Division of Abdomino-Pelvic and Minimally Invasive Surgery, European Institute of Oncology, Via G. Ripamonti, 435, 20141, Milan, Italy.
Int J Colorectal Dis. 2013 Feb;28(2):207-15. doi: 10.1007/s00384-012-1563-y. Epub 2012 Aug 19.
For patients with Stage II colon cancer, the use of adjuvant chemotherapy remains controversial. The purpose of this study was to identify clinical and/or pathological findings related to a worse prognosis in this category of patients.
We retrospectively analyzed the data of consecutive patients, extracted by an institutional Tumour Registry, admitted to an affiliated University Hospital in Milan (European Institute of Oncology) for adenocarcinoma of the colon (all sites), between 2000 and 2005, and having a final pT3 N0 pathology staging after curative surgery.
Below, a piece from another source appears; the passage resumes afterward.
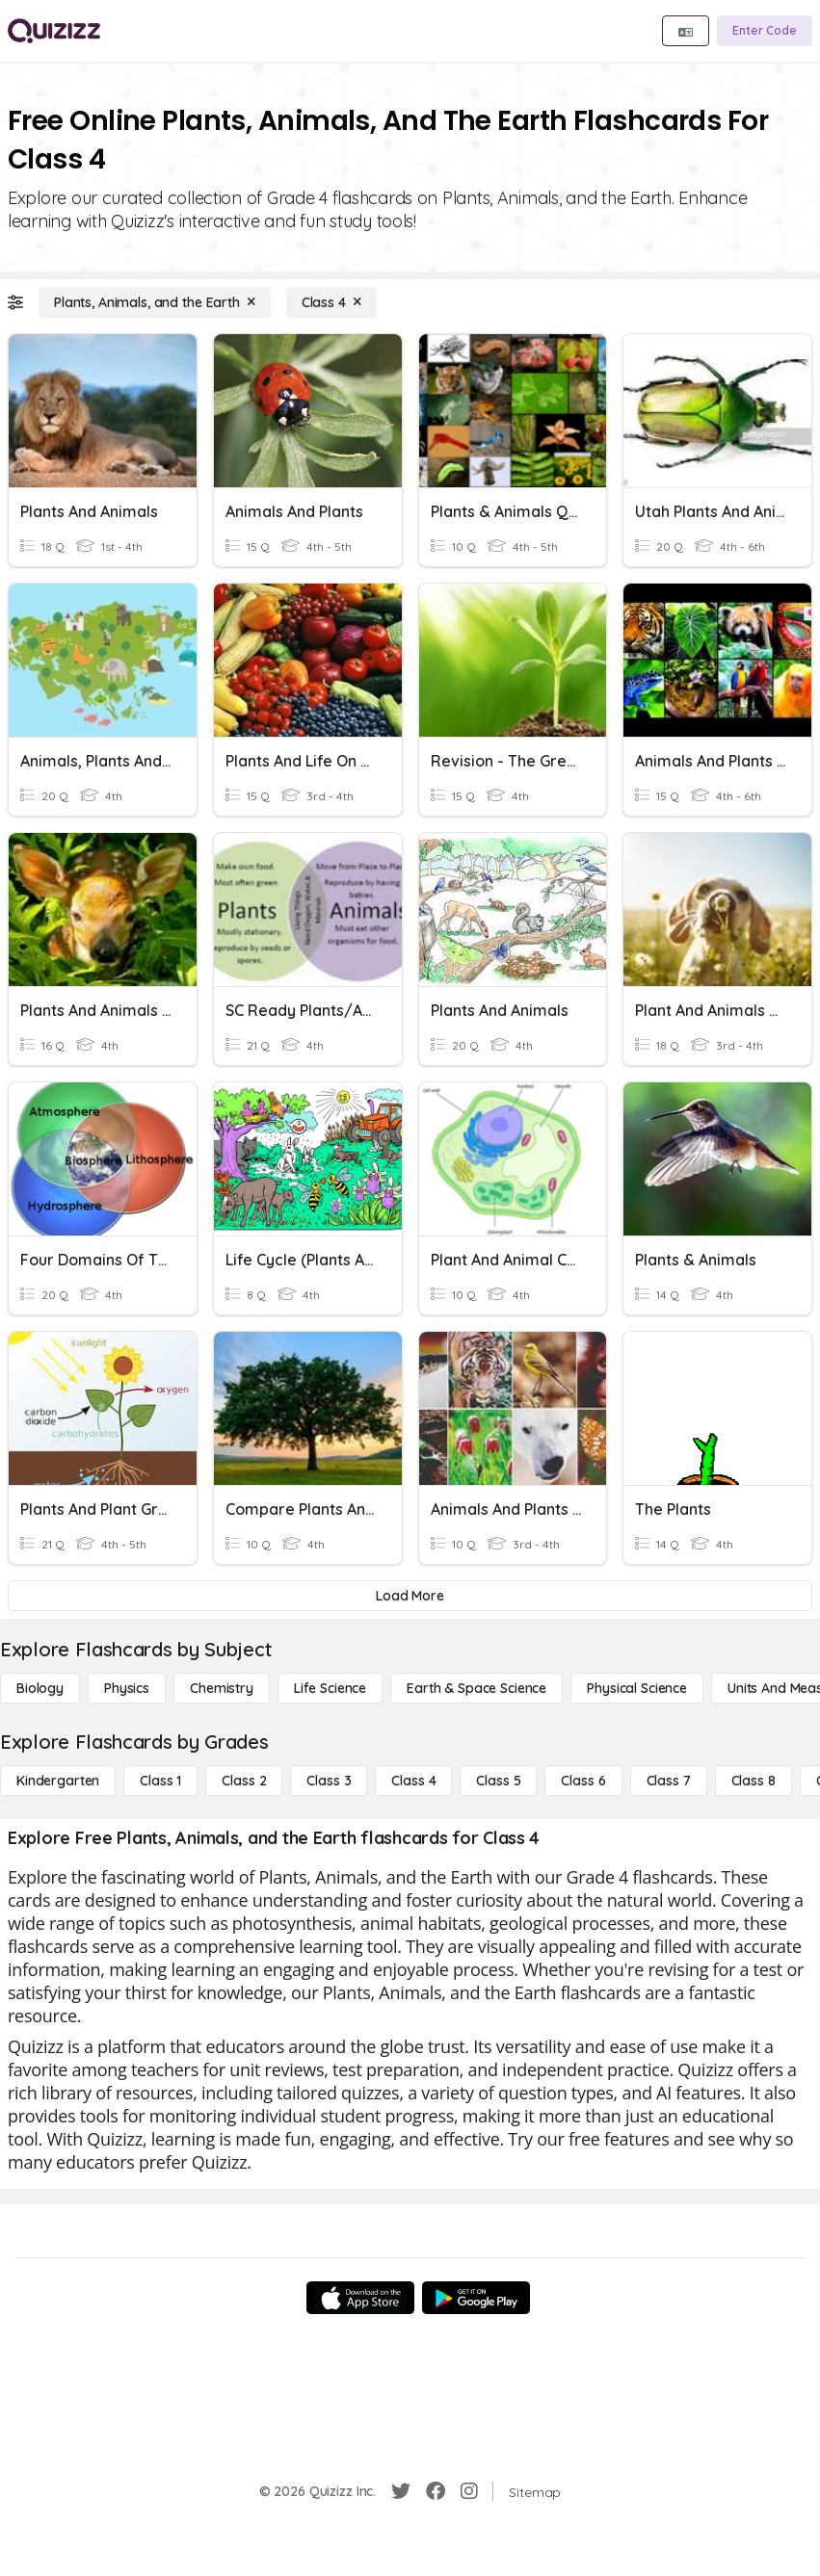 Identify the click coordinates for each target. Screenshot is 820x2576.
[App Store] (360, 2297)
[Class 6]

Adjuvant chemotherapy was decided as a result of a medical decision within a multidisciplinary Tumor Board.
Data of 137 patients were obtained, with a median follow-up of 77 months (range 6-131). Patients who received chemotherapy were younger than patients who did not. Nine patients out of 137 (6.5 %) died as a consequence of colon cancer recurrence; four of them had received adjuvant chemotherapy. Only histological grade III and mucinous histotype were found to impact on cumulative incidence of colon-related events (p 0.03 and 0.02, respectively); no impact was found on cumulative incidence of colonic neoplasm recurrence-related deaths (p 0.74 and 0.74, respectively). Number of analyzed LNs (lymph nodes) emerged as a factor possibly affecting the cumulative incidence of colon-related events (p 0.09) as well as the cumulative incidence of colonic neoplasm recurrence-related deaths (p 0.10). The risk of events was inversely proportional to the number of dissected LNs, even over 20 up to about 25 LNs. Never-smokers exhibited a lower incidence of colon-related events, although the difference was not statistically significant (p 0.09). All other analyzed variables did not show any impact on survival rate, including age, gender, ASA score, BMI, site of colonic neoplasm, multifocality, perivascular invasion, and use of adjuvant chemotherapy.
Histology grading G3 and mucinous histotype were predictors of worse outcome. Efforts to improve LN evaluation should result in clinically significant improvements in outcome, and also the quality of care for patients with radically resected stage II colon cancer.
对于 II 期结肠癌患者,辅助化疗的应用仍存在争议。本研究旨在确定与该类患者预后较差相关的临床和/或病理发现。
我们回顾性分析了 2000 年至 2005 年间在米兰附属大学医院(欧洲肿瘤研究所)因结肠癌(所有部位)入院并接受根治性手术后最终病理分期为 pT3N0 的连续患者的机构肿瘤登记处提取的数据。辅助化疗是多学科肿瘤委员会医疗决策的结果。
共获得 137 例患者的数据,中位随访时间为 77 个月(范围 6-131)。接受化疗的患者比未接受化疗的患者年轻。137 例患者中有 9 例(6.5%)死于结肠癌复发;其中 4 例接受了辅助化疗。仅组织学分级 III 和黏液组织类型被发现对结直肠癌相关事件的累积发生率有影响(p 分别为 0.03 和 0.02);对结直肠肿瘤复发相关死亡的累积发生率无影响(p 分别为 0.74 和 0.74)。分析的淋巴结(lymph nodes)数量被认为是可能影响结直肠癌相关事件累积发生率(p 0.09)和结直肠肿瘤复发相关死亡累积发生率(p 0.10)的因素。事件风险与解剖淋巴结的数量成反比,即使在 20 个以上到大约 25 个淋巴结。从不吸烟者结直肠癌相关事件的发生率较低,但差异无统计学意义(p 0.09)。包括年龄、性别、ASA 评分、BMI、结直肠肿瘤部位、多灶性、血管周围侵犯和辅助化疗在内的所有其他分析变量均未显示对生存率有任何影响。
组织学分级 G3 和黏液组织类型是预后不良的预测因素。努力改善淋巴结评估应导致临床显著改善预后,也改善了根治性切除 II 期结肠癌患者的治疗质量。